Over the a long time, these analysis journeys have make clear the fundamental biology and ecology of the bears and, in recent times, helped scientists preserve tabs on how the animals are dealing with local weather change. The fast habitat adjustments are already affecting their conduct; with the ocean ice retreating rapidly, among the bears now must swim lengthy distances so as to discover locations to den. However thus far, the bears themselves nonetheless appear sturdy, Dr. Aars mentioned.
If that begins to alter, nevertheless, as researchers fear that it’s going to, these annual area journeys will assist uncover issues early.
Right here’s how scientists pull them off.
The journeys typically happen within the spring, when feminine bears are rising from their dens with new cubs and the ocean ice is strong sufficient to help what will be harmful analysis. To maximise the world of research — and the percentages of discovering bears — the scientists traverse the archipelago by helicopter. “And, in fact, you probably have a helicopter and land on the ice and it’s skinny, you threat having an accident with the helicopter,” Dr. Aars mentioned.
As soon as airborne, the staff, which generally consists of two biologists, a veterinarian, a helicopter pilot and a mechanic, begins scanning the panorama for bears. When the researchers spot one, they take intention from the air with a tranquilizer dart. In the event that they hit their mark, it sometimes takes only a few minutes earlier than the bear is flat on the ice.
Then the researchers land and get to work. They wrap a bit of material — a shawl or blanket works effectively, Dr. Aars mentioned — across the bear’s eyes to guard it from the solar’s fierce rays and arrange gear to observe the bear’s coronary heart price, blood oxygen ranges and physique temperature.
They take a wide range of bodily measurements, tallying the animal’s size, girth and the scale of its cranium. In addition they look at its enamel, which may present an excellent approximation of its age.
“Once you’ve performed that with a whole lot of bears, , you begin getting fairly good at it,” Dr. Aars mentioned. The feminine bears are additionally weighed, a fragile maneuver that requires hoisting them into the air on a stretcher hooked up to 2 spring scales. (The male bears are too heavy to weigh.)
Then they take blood, fur and fats samples, tucking the blood pattern right into a pocket so it doesn’t freeze. “You simply put it in your jacket, near your physique,” Dr. Aars mentioned. Again within the lab, these samples will assist the scientists reply every kind of questions concerning the animal’s life: What’s it consuming? (Generally a bear is roofed in blood when the researchers discover it, an indication that it has simply made a meal of a seal.) Does it have parasites?
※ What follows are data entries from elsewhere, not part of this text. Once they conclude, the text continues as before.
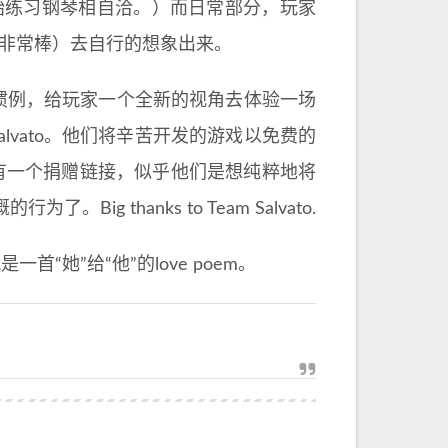
开始练习钢琴相自洽。）而日常部分，玩家
的非常棒）去自行的想象出来。
惯例，给玩家一个全新的视角去体验一场
alvato。他们将辛苦开发的游戏以免费的
有一个捐赠链接，似乎他们是想纯粹地将
 thanks to Team Salvato.
“她”给“他”的love poem。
Has it been uncovered to a number of pollution? They’ll additionally extract DNA from these samples to be taught extra concerning the genetics of the native polar bear inhabitants and sketch out ursine household timber.
Among the feminine bears are given satellite tv for pc collars, which observe their location and exercise. A “saltwater change” on the collars prompts when the bears drop into the water, permitting the researchers to calculate the period of time the bears spend swimming.
Earlier than ending up, the researchers give the bears a number of figuring out marks, including an ear tag, implanting a microchip behind the ear and tattooing a quantity contained in the lip. However in addition they add a extra non permanent mark, portray a quantity on every bear’s again. The quantity, which can disappear when the bear sheds its fur, prevents the scientists from capturing the identical bear throughout the identical area season. “We don’t need to problem that bear twice,” Dr. Aars mentioned.
Your entire course of takes about an hour for a single bear, longer for a feminine with cubs. When the researchers are completed, the veterinarian administers a drug to assist reverse the sedative.
Generally the researchers look forward to the bear to come back to, simply to verify it’s safely up and strolling. They preserve their distance, however for Dr. Aars, the work has turn out to be routine and he doesn’t concern the bears as they awaken. “It’s not just like the bear is saying ‘OK, I need to kill that man,’” he mentioned. “I feel it’s extra, like, seeing if it’s OK and doubtless having a little bit of a headache and interested by different issues.”
After which they’re again within the air, trying to find their subsequent bear.
Anna Filipova is a photojournalist based mostly within the Arctic specializing in scientific subjects who has lined the polar areas for 10 years.